TINJAUAN PUSTAKA
D. SKDN
1. Pengertian SKDN
S,K,D,N adalah hasil pencatatan kegiatan posyandu yang terdiri dari beberapa
indikator (S = jumlah anak yang ada diwilayah kerja posyandu, K = Jumlah anak
balita yang memiliki KMS, D = jumlah anak yang di timbang, N = Jumlah balita
yang naik berat badanya. Selain SKDN , BGM = jumlah balita di bawah garis
merah, T +jumlah jumlah balita yang tidak naik berat badannya, O =balita yang
dati bulan ini tetapi bulan lalu tidak datang, B = jumlah balita baru yang datang
(Arisandi, 2014). Dari data hasil penimbangan tersebut dapat di hasilkan cakupan
kinerja program gizi, Cakupan hasil program gizi posyandu tersebut adalah
sebagai berikut:
1. Cakupan program (K/S)
Cakupan (K/S) adalah jumlah balita yang memiliki kartu menuju sehat (KMS)

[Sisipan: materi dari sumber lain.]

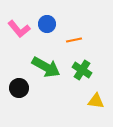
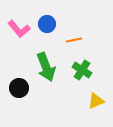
green arrow: rotated 40 degrees clockwise
yellow triangle: rotated 30 degrees counterclockwise
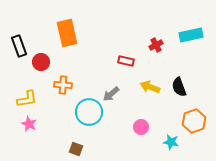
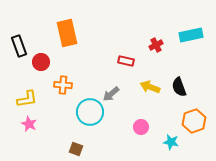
cyan circle: moved 1 px right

di bagi dengan jumlah balita yang ada di wilayah Posyandu kemudian dikali
100%. Persentase K/S disini, mengambarkan berapa jumlah balita di wilayah
tersebut yang memiliki KMS atau berapa besar cakupan program di daerah
tersebut yang telah tercapai.
2. Cakupan partisipasi Masyarakat (D/S)
Cakupan partisipasi masyarakat (D/S) adalah jumlah balita yang di timbang di
posyandu di bagi dengan jumlah balita yang ada di wilayah kerja posyandu
kemudian di kali 100% persentase D/S disini mengambarkan berapa besar
jumlah partisipasi masyarakat di daerah tersebut yang telah tercai.
3. Cakupan hasil penimbangan (N/D)
Cakupan hasil penimbangan (N/D) adalah rata – rata jumlah balita yang naik
berat badanya (BB) nya di bagi dengan jumlah balita yang dimbang di
posyandu kemudian dikali100% persentase N/D disini menggambarkan berapa
besar hasil penimbangan didaerah tersebut yang telah tercapai.
2. Analisis SKDN
Biasanya setelah melakukan kegiatan di posyandu atau di pos penimbangan
petugas kesehatan dan kader Posyandu (Petugas sukarela) melakukan analisis
SKDN. Analisisnya terdiri dari:
1. Tingkat partisipasi masyarakat dalam penimbangan balita yaitu jumlah balita
yang ditimbang dibagi dengan jumlah balita yang ada diwilayah kerja
posyandu atau dengan menggunakan rumus (D/S x 100%), hasilnya minimal
harus capai 80 % apabila dibawah 80 % maka dikatakan partisipasi mayarakat
untuk kegiatan pemantauan pertumbuhan dan perkembangan berat badan
sangatlah rendah. Hal ini akan berakibat pada balita tidak akan terpantau oleh
petugas kesehatan ataupun kader posyandu dan memungkinkan balita ini tidak
diketahui pertumbuhan berat badannya atau pola pertumbuhan berat badannya.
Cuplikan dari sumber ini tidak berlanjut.